Collection entries:
--- START ---

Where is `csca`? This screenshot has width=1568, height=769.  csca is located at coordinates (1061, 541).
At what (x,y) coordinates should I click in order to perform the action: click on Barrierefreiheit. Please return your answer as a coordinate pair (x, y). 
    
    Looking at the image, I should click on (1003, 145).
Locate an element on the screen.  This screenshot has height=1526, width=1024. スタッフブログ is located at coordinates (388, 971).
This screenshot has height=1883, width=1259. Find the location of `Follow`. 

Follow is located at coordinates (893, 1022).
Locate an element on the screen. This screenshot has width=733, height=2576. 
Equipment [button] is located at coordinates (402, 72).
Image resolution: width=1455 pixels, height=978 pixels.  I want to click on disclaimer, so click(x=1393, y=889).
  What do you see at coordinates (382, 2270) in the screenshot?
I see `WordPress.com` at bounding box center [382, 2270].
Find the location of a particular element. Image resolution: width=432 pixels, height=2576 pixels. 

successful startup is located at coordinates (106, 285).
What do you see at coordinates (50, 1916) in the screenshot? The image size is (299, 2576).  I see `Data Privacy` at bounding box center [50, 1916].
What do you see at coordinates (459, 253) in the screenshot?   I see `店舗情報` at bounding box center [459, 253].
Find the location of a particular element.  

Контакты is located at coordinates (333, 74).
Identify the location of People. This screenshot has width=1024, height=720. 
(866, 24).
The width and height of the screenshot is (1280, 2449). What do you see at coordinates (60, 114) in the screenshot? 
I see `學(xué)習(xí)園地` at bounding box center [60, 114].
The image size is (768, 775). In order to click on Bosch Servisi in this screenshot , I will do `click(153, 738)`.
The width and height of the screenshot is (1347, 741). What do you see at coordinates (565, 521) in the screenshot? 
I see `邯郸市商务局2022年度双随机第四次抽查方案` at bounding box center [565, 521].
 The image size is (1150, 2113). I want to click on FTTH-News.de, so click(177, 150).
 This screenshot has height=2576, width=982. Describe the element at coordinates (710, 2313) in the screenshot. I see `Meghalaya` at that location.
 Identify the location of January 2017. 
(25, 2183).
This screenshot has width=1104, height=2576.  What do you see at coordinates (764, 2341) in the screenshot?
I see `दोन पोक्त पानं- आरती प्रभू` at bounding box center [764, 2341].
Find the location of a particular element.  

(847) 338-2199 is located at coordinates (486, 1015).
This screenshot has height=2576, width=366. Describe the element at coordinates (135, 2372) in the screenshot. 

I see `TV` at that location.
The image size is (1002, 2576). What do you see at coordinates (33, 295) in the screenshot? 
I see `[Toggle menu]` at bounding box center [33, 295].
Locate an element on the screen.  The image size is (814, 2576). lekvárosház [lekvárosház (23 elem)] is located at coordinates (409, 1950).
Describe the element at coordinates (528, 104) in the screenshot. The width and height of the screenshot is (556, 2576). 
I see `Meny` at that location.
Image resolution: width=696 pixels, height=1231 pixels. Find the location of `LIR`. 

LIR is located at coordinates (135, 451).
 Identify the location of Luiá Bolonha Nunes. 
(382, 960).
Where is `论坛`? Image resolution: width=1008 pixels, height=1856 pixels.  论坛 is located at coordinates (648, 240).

--- END ---

## What the exercise asks:
All lines holding the word "Where" must be copied from the data.

## Answer below:
Where is `csca`? This screenshot has width=1568, height=769.  csca is located at coordinates (1061, 541).
Where is `论坛`? Image resolution: width=1008 pixels, height=1856 pixels.  论坛 is located at coordinates (648, 240).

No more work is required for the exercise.